OMG: Teacher Zooms In Car!

Nov 9, 2020 by

“Out of the mouths of babes”.

Could be wisdom. If so, take heed.  Could be nonsense.  If so, take flight.

An algebra teacher at Brooklyn’s Edward R. Murrow HS was inattentive to her duties, speculated one of her students, on the sole basis of the teacher’s Zoom lesson being conducted from her car.

The New York Post (11/8) quotes the anonymous student, about whom no information is provided that might shed light on his motive or credibility.  Maybe he was just role-playing a ratings officer.  Recently he made a similar disparaging observation about the setting of a different teacher’s instruction.

His conjectures are backed by no witnesses, evidence or objective substantiation.  But it made the Post’s stratospheric journalistic bar. “It didn’t look like… I’ve heard stories…” are a couple of phrases the student is quoted as using to nebulously nail down his contentions.  Who can separate what may be authentic, second-hand, hastily concluded, imagined or fabricated? 

It is the first-amendment entitlement of any student to exercise his right of insinuation.  It protects our democracy and in cases like this may provide the bonus of celebrity among peers.

No child should be the victim of impropriety from any source and no charity should be shown to any person in authority who is proven guilty of it. But that is not the case here.

All accusations should be taken seriously.  But after a fruitless investigation, the target of frivolous and malicious assertions must be made whole and all records of the case not merely sealed but expunged.
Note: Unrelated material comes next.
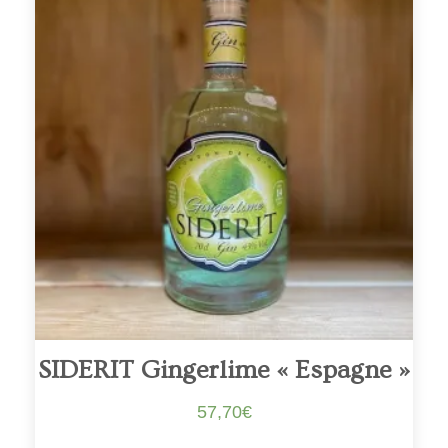
SIDERIT Gingerlime « Espagne »
57,70
€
To be fair and accurate, the student in the Post article did not claim that the teacher had done anything wrong in a legal or moral sense. He is judging her professionalism.

But where’s the offense in using Zoom as a teaching tool from inside a car?  Or a barnyard, boxing ring or International Space Station, for that matter?

And why would the Post seize on this pseudo -story and splash it prominently on their pages?   Was it a slow news week?   Given it was in the midst of the protracted election, I don’t think so.

The real reason has more to do with the Post than the student or the ostensible “facts.”